A presença de alguns tipos de leveduras é natural em insetos comestíveis, por isso houve o crescimento de leveduras na farinha de inseto (2,7 x 10²). Segundo a Autoridade Europeia para a Segurança dos Alimentos – EFSA (31) esses insetos são portadores de fungos entomopatogênicos, que produzem toxinas específicas que causam mortalidade em outros insetos, mas que não oferecem riscos para humanos e outros vertebrados.
Mesmo havendo presença de Bacillus cereus de 2,0 x 106 UFC/g, é relativamente frequente em alimentos, principalmente, em cereais e produtos amiláceos. A presença desse micro-organismo indica falhas durante o processamento da matéria-prima (32). Este é um dos parâmetros importantes a serem estudados, uma vez que, a dieta dos insetos comestíveis geralmente é composta por cereais e grãos, influenciando assim na carga microbiana dos insetos.
A farinha de barata cinérea não apresentou a presença de Salmonella sp. que é um dos micro-organismos patogênicos que podem causar graves infecções alimentares aos seres humanos. A presença de alguns microrganismos não necessariamente na amostra não a condena, já que a carga microbiana encontrada na farinha pode ser reduzida significativamente com aplicação de tratamentos térmico como: branqueamento, esterilização, e até o simples cozimento para redução da carga microbiana em insetos comestíveis. Esses estudos concluíram que não há risco para seu consumo por humanos, desde que os insetos sejam preparados com o devido tratamento térmico (30, 33, 34)
As análises microbiológicas feitas para a farinha de Tenébrio Gigante (Zophobas morio) apresentadas na tabela 2, retratou uma elevada carga microbiana, no entanto, não se pode afirmar que o produto seja inapropriado para a elaboração de alimentos, visto que na legislação atual que aborda o padrão microbiológico de alimentos o ingrediente em estudo não está presente. No entanto, comparar os resultados obtidos na análise com farinhas de vegetais não é o adequado, visto que, a farinha em estudo se trata de uma matéria-prima de origem animal.

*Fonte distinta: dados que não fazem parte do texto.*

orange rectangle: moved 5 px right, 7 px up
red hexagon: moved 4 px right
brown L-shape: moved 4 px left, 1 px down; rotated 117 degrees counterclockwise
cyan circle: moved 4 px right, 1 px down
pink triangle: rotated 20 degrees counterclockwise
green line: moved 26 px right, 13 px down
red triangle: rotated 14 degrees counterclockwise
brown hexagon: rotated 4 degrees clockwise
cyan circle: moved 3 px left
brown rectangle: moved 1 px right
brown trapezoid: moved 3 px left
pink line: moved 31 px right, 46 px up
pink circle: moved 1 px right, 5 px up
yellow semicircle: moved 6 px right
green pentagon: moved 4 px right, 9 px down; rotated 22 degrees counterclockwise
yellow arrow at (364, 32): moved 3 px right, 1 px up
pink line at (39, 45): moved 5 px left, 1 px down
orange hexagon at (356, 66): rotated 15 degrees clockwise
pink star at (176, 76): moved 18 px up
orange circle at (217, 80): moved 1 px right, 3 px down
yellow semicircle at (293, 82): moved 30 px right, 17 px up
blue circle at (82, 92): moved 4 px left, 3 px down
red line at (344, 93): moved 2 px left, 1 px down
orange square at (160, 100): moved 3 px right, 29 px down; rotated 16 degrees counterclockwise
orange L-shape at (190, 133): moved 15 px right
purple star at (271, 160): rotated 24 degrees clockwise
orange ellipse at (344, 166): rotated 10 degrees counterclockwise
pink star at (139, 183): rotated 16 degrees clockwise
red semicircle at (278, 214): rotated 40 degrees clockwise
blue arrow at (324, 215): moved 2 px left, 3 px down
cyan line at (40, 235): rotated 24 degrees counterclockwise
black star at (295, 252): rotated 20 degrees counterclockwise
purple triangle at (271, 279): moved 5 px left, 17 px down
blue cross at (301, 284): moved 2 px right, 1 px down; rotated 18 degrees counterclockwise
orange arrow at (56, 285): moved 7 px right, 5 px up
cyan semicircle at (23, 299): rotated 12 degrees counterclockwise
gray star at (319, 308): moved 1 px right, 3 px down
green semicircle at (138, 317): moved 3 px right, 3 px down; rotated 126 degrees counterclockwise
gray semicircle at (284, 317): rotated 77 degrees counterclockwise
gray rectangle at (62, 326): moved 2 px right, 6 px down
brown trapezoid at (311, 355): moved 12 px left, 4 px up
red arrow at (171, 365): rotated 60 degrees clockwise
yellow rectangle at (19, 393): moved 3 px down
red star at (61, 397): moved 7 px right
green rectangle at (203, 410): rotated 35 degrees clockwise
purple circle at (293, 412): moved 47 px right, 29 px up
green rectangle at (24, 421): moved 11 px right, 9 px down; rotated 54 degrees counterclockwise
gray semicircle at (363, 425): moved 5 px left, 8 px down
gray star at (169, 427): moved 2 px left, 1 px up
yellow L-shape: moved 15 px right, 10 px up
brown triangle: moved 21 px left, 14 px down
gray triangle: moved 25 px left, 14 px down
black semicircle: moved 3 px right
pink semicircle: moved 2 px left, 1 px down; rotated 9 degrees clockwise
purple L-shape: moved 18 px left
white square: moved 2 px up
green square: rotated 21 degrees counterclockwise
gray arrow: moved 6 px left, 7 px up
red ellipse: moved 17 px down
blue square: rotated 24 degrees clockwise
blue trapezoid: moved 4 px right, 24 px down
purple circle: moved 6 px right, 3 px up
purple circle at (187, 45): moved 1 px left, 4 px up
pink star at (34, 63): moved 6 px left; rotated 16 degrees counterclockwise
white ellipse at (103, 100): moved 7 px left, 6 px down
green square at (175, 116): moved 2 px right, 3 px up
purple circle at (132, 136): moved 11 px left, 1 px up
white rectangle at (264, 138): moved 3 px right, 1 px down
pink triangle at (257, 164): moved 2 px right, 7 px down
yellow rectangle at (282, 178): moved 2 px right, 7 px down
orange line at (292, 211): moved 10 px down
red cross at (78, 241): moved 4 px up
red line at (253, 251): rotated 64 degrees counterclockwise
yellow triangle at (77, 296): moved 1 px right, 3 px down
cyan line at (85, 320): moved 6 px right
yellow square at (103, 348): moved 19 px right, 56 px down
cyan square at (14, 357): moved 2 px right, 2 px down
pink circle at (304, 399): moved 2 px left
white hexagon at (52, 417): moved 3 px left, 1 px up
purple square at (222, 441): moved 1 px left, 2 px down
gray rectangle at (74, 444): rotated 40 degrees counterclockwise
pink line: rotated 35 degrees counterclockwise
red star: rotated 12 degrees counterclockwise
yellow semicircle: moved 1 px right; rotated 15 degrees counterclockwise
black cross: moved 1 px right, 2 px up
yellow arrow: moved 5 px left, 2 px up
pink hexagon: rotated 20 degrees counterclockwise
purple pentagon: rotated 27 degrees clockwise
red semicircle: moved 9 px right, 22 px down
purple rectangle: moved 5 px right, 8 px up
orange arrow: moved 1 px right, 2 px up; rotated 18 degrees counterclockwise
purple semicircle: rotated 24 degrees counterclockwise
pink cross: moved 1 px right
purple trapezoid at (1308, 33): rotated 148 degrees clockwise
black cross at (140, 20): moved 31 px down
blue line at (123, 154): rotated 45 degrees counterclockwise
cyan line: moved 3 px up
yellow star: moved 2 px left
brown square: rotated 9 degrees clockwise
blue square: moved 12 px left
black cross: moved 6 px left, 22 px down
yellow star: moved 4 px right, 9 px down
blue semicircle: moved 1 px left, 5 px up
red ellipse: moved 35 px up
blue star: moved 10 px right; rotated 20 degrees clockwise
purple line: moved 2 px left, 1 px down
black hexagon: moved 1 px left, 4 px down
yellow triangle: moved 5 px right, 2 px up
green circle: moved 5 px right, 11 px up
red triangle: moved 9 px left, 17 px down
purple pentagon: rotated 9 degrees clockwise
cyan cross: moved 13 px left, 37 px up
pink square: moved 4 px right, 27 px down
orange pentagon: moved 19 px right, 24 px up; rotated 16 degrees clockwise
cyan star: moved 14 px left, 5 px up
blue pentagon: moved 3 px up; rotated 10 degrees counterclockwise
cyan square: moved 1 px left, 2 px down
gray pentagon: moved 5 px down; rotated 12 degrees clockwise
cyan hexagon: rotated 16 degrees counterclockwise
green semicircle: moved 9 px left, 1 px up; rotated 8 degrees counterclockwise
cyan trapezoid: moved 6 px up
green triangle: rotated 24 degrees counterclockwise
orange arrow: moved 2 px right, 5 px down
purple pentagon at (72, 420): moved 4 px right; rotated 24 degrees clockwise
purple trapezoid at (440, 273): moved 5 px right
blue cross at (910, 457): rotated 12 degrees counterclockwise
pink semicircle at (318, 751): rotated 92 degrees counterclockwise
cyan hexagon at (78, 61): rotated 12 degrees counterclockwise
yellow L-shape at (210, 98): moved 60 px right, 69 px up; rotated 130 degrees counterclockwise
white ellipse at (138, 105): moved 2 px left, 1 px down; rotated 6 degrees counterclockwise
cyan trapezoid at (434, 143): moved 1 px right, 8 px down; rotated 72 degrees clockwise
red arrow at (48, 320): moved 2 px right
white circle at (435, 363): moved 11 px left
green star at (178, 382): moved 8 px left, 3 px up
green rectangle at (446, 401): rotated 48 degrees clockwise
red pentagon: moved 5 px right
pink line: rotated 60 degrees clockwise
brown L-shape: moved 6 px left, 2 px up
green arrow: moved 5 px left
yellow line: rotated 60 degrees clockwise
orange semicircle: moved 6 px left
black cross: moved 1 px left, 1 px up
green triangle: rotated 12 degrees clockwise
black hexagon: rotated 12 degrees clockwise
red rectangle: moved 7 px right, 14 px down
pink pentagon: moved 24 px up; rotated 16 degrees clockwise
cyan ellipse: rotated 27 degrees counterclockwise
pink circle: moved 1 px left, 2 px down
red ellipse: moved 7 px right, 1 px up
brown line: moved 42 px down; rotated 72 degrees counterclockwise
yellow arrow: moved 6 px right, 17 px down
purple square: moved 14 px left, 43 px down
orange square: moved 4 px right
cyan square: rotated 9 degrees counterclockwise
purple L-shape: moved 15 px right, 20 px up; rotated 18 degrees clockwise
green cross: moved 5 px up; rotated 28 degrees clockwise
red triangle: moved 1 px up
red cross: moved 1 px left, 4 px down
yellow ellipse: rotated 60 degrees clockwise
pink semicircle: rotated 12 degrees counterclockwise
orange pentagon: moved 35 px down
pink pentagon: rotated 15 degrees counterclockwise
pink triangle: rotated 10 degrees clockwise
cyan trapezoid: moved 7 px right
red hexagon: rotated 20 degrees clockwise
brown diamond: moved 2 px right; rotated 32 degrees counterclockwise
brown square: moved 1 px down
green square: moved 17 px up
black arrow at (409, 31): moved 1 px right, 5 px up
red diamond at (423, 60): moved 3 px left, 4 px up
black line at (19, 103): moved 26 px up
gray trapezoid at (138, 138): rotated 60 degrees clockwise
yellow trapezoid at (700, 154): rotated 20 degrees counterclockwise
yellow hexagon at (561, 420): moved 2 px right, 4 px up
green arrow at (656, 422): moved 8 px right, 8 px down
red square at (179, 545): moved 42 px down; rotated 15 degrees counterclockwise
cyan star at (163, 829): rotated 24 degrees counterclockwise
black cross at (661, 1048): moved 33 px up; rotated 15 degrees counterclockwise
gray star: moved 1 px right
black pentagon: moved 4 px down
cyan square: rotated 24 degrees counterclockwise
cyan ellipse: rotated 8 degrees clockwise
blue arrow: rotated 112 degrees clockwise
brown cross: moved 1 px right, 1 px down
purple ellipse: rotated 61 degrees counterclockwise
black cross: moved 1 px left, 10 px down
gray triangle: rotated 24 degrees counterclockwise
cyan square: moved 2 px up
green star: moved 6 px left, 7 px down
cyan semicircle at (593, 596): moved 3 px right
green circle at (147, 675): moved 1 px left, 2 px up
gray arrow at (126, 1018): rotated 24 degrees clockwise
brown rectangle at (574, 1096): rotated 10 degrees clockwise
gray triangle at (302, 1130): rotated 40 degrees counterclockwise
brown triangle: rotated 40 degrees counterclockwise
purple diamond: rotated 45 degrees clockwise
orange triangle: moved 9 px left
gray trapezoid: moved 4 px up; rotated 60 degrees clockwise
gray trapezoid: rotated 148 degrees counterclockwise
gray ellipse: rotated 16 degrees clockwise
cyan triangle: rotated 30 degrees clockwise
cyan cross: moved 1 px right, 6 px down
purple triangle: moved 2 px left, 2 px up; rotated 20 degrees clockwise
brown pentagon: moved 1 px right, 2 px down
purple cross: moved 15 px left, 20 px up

Pode-se justificar que a elevada quantidade de coliformes, E. coli e enterobactérias, é que os insetos são cultivados sobre superfícies onde eles depositam os seus próprios excrementos. Portanto, enquanto não houver uma normativa oficial governamental para o limite de micro-organismos em insetos destinados a alimentação humana, o mais adequado é caracterizar o alimento final produzido com insetos, do ponto de vista da qualidade microbiológica, aplicar-se por exemplo, os padrões microbiológicos definidos na Instrução Normativa 60, de 23 de dezembro de 2019, proferida pela ANVISA.
Além disso, é indispensável que todo processo de cultivo dos insetos, recolha e secagem ocorram em condições apropriadas, assim como os procedimentos de higienização, manipulação e estocagem dos insetos comestíveis e produtos derivados, a fim de garantir sua segurança microbiológica.
CONCLUSÕES
De modo geral, podemos afirmar que, as análises microbiológicas das farinhas estudadas apresentaram falha em algumas etapas da cadeia produtiva, isso porque a presença de alguns micro-organismos como Bacillus cereus, Enterobactérias e Staphylococus aureus possivelmente estão relacionadas à contaminação na dieta ou temperatura insuficiente para esterilização da matéria-prima. No entanto para se obter uma avaliação microbiológica segura dos insetos, recomenda-se a criação de uma legislação que regulamente a produção, comercialização e estabeleça padrões microbiológicos para alimentos que utilizem esses animais em suas formulações.